**Exercise details:** Your answer must contain each line of the data, copied exactly.

━━━ Input material ━━━

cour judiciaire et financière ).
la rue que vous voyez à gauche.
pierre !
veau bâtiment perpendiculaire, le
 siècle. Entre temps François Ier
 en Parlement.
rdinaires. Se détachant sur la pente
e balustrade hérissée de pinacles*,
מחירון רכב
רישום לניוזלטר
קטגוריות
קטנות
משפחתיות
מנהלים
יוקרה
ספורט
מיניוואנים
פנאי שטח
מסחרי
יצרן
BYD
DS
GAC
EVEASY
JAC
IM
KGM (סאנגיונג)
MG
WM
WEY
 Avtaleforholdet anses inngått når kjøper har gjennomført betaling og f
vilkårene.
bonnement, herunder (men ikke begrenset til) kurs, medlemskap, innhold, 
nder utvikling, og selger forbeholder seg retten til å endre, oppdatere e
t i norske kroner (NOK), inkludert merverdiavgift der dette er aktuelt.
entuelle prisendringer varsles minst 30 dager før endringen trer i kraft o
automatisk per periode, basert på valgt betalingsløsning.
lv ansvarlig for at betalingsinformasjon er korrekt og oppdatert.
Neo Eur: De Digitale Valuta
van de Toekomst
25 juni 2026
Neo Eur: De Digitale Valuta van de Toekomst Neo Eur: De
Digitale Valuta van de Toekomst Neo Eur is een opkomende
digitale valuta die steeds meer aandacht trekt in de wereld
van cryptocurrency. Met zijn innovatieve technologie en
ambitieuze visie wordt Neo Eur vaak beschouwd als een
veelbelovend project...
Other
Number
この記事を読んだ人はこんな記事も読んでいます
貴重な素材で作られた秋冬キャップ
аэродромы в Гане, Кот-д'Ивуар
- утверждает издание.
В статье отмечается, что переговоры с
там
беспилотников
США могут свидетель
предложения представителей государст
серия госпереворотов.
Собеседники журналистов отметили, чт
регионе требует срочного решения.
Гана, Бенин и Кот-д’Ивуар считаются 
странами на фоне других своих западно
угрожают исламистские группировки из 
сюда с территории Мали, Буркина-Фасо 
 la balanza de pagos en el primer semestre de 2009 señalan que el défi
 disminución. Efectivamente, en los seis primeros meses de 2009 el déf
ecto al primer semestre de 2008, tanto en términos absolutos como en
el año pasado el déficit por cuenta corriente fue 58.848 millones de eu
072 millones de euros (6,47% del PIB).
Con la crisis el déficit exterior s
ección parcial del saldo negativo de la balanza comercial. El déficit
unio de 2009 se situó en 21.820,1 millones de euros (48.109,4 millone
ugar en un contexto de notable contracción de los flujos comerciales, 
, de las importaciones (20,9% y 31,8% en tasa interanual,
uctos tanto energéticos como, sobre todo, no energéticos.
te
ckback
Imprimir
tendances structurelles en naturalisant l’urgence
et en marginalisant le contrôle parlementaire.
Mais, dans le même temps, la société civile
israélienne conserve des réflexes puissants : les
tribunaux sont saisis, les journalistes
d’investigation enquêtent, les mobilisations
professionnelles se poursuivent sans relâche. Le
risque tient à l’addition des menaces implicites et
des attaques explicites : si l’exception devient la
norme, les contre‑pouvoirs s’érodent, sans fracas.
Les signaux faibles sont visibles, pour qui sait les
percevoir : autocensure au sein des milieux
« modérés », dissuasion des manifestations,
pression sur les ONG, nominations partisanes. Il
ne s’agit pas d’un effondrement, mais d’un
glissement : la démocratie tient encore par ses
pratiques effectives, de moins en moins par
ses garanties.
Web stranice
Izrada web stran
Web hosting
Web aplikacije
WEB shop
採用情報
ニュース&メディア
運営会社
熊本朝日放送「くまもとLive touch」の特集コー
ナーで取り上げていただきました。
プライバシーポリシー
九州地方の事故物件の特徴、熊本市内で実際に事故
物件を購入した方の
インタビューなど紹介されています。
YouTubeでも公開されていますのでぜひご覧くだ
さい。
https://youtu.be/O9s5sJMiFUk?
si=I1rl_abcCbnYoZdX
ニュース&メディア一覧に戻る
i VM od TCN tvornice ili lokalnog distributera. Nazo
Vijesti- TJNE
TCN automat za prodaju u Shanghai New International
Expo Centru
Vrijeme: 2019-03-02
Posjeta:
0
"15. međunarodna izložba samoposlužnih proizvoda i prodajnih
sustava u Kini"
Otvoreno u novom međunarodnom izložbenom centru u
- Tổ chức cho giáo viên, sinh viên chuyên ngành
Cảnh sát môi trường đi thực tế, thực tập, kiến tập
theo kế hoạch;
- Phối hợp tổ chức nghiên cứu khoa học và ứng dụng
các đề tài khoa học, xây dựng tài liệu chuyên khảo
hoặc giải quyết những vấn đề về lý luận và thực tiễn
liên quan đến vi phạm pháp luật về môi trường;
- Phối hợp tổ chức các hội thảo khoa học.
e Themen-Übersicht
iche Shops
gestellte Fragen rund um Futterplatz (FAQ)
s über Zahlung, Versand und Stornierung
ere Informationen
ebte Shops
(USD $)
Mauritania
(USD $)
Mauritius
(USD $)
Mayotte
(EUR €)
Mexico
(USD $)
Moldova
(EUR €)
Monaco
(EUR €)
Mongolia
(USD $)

━━━

**Answer for the task:**
cour judiciaire et financière ).
la rue que vous voyez à gauche.
pierre !
veau bâtiment perpendiculaire, le
 siècle. Entre temps François Ier
 en Parlement.
rdinaires. Se détachant sur la pente
e balustrade hérissée de pinacles*,
מחירון רכב
רישום לניוזלטר
קטגוריות
קטנות
משפחתיות
מנהלים
יוקרה
ספורט
מיניוואנים
פנאי שטח
מסחרי
יצרן
BYD
DS
GAC
EVEASY
JAC
IM
KGM (סאנגיונג)
MG
WM
WEY
 Avtaleforholdet anses inngått når kjøper har gjennomført betaling og f
vilkårene.
bonnement, herunder (men ikke begrenset til) kurs, medlemskap, innhold, 
nder utvikling, og selger forbeholder seg retten til å endre, oppdatere e
t i norske kroner (NOK), inkludert merverdiavgift der dette er aktuelt.
entuelle prisendringer varsles minst 30 dager før endringen trer i kraft o
automatisk per periode, basert på valgt betalingsløsning.
lv ansvarlig for at betalingsinformasjon er korrekt og oppdatert.
Neo Eur: De Digitale Valuta
van de Toekomst
25 juni 2026
Neo Eur: De Digitale Valuta van de Toekomst Neo Eur: De
Digitale Valuta van de Toekomst Neo Eur is een opkomende
digitale valuta die steeds meer aandacht trekt in de wereld
van cryptocurrency. Met zijn innovatieve technologie en
ambitieuze visie wordt Neo Eur vaak beschouwd als een
veelbelovend project...
Other
Number
この記事を読んだ人はこんな記事も読んでいます
貴重な素材で作られた秋冬キャップ
аэродромы в Гане, Кот-д'Ивуар
- утверждает издание.
В статье отмечается, что переговоры с
там
беспилотников
США могут свидетель
предложения представителей государст
серия госпереворотов.
Собеседники журналистов отметили, чт
регионе требует срочного решения.
Гана, Бенин и Кот-д’Ивуар считаются 
странами на фоне других своих западно
угрожают исламистские группировки из 
сюда с территории Мали, Буркина-Фасо 
 la balanza de pagos en el primer semestre de 2009 señalan que el défi
 disminución. Efectivamente, en los seis primeros meses de 2009 el déf
ecto al primer semestre de 2008, tanto en términos absolutos como en
el año pasado el déficit por cuenta corriente fue 58.848 millones de eu
072 millones de euros (6,47% del PIB).
Con la crisis el déficit exterior s
ección parcial del saldo negativo de la balanza comercial. El déficit
unio de 2009 se situó en 21.820,1 millones de euros (48.109,4 millone
ugar en un contexto de notable contracción de los flujos comerciales, 
, de las importaciones (20,9% y 31,8% en tasa interanual,
uctos tanto energéticos como, sobre todo, no energéticos.
te
ckback
Imprimir
tendances structurelles en naturalisant l’urgence
et en marginalisant le contrôle parlementaire.
Mais, dans le même temps, la société civile
israélienne conserve des réflexes puissants : les
tribunaux sont saisis, les journalistes
d’investigation enquêtent, les mobilisations
professionnelles se poursuivent sans relâche. Le
risque tient à l’addition des menaces implicites et
des attaques explicites : si l’exception devient la
norme, les contre‑pouvoirs s’érodent, sans fracas.
Les signaux faibles sont visibles, pour qui sait les
percevoir : autocensure au sein des milieux
« modérés », dissuasion des manifestations,
pression sur les ONG, nominations partisanes. Il
ne s’agit pas d’un effondrement, mais d’un
glissement : la démocratie tient encore par ses
pratiques effectives, de moins en moins par
ses garanties.
Web stranice
Izrada web stran
Web hosting
Web aplikacije
WEB shop
採用情報
ニュース&メディア
運営会社
熊本朝日放送「くまもとLive touch」の特集コー
ナーで取り上げていただきました。
プライバシーポリシー
九州地方の事故物件の特徴、熊本市内で実際に事故
物件を購入した方の
インタビューなど紹介されています。
YouTubeでも公開されていますのでぜひご覧くだ
さい。
https://youtu.be/O9s5sJMiFUk?
si=I1rl_abcCbnYoZdX
ニュース&メディア一覧に戻る
i VM od TCN tvornice ili lokalnog distributera. Nazo
Vijesti- TJNE
TCN automat za prodaju u Shanghai New International
Expo Centru
Vrijeme: 2019-03-02
Posjeta:
0
"15. međunarodna izložba samoposlužnih proizvoda i prodajnih
sustava u Kini"
Otvoreno u novom međunarodnom izložbenom centru u
- Tổ chức cho giáo viên, sinh viên chuyên ngành
Cảnh sát môi trường đi thực tế, thực tập, kiến tập
theo kế hoạch;
- Phối hợp tổ chức nghiên cứu khoa học và ứng dụng
các đề tài khoa học, xây dựng tài liệu chuyên khảo
hoặc giải quyết những vấn đề về lý luận và thực tiễn
liên quan đến vi phạm pháp luật về môi trường;
- Phối hợp tổ chức các hội thảo khoa học.
e Themen-Übersicht
iche Shops
gestellte Fragen rund um Futterplatz (FAQ)
s über Zahlung, Versand und Stornierung
ere Informationen
ebte Shops
(USD $)
Mauritania
(USD $)
Mauritius
(USD $)
Mayotte
(EUR €)
Mexico
(USD $)
Moldova
(EUR €)
Monaco
(EUR €)
Mongolia
(USD $)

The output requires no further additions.